Friday, May 11, 2012

100,000 officers to police next election

90,000 police officers will be required to secure 45,000 polling stations countrywide while 10,000 will be deployed to 338 centres. PHOTO /  FILE

90,000 police officers will be required to secure 45,000 polling stations countrywide while 10,000 will be deployed to 338 centres. PHOTO / FILE 

By OLIVER MATHENGE [email protected] AND BERNARD NAMUNANE [email protected]

A staggering 100,000 security officers will be called out of their stations to keep vigil at polling stations and tallying centres during the next general elections.

The figure came out as the Independent Electoral and Boundaries Commission (IEBC) released the roadmap to the next elections targeting 18 million voters and slapping political parties with tight schedules.

According to the IEBC list of requirements for a peaceful and free elections, 90,000 police officers will be required to secure 45,000 polling stations countrywide while 10,000 will be deployed to 338 centres. (READ: IEBC's Sh 35b price tag for next elections)

Details of the roadmap to the March 4, 2013 General Election are contained in a report tabled by Prime Minister Raila Odinga in Parliament on Wednesday.

Mr Odinga disclosed that the National Security Intelligence Service (NSIS) hard warned of possible violence come the next elections if measures were not taken early to contain passions.

A day later - on Thursday - President Kibaki held a meeting with the NSIS chief at his Harambee House office to discuss election-related security.

In the aftermath of the deadly violence that rocked Kenya after the last election, the NSIS was accused of failing to raise the red flag early, an accusation which it fought off vigorously.

The huge deployment of police officers will likely stretch the country’s security needs since the combined number of regular police, Administration Police and the General Service Unit is slightly lower than 80,000.

On Friday, Internal Security assistant minister Orwa Ojodeh said the government would meet the IEBC proposal by bringing on board officers from the Prisons and Forest departments as well as the National Youth Service (NYS).

Mr Ojodeh said the government would ensure round the clock security during the elections and warned that politicians inciting the public would be arrested.

“We will provide security and keep law and order. Blame should be put on politicians who will incite the public and cause chaos. But they should know that we will arrest them,” he said in telephone interview.

The IEBC, which has already registered 12.4 million voters, plans to enlist at least 5.6 million voters in 30 days in August to reach a target of 18 million voters.

They propose to use biometric voter registration kits — the use of computers, fingerprint scanners and digital cameras to capture the bio-data of applicants — a sophisticated and efficient system to speed up the process of bringing more Kenyans on the voters’ roll.

“The Commission is in the process of procuring 9,750 biometric voter registration kits that would allow the Commission to reach the targeted 18 million voters from the current 12.4 million,” the IEBC roadmap says.

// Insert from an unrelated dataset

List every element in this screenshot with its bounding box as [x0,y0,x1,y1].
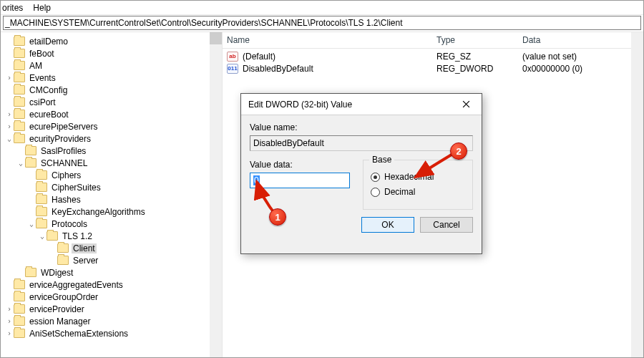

In the brief prepared for the PM, IEBC says that once the new boundaries have been determined, after the pending court cases that have to be decided by June 6, it will map out 45,000 polling stations across the country.

The IEBC is expected to carry out a complex election with the increased number of elective positions created by the new dispensation.

Kenyans will elect a President, 47 governors, 47 senators, 47 women representatives, 290 members of Parliament and 1,450 county assemblers.

The Commission is in the process of finalising regulations under the Political Parties Act and the Elections Act before presenting the same to the public for consultations. They will then be forwarded to the Executive for action.

“The regulations will be tabled and approved by Parliament at least six (6) months before the elections. The regulations provide for dispute resolution mechanisms at every level of the electoral process,” the IEBC brief says.

In addition, the Commission says that it has identified several shortcomings in the Elections Act and in the Political Parties Act and has proposed amendments.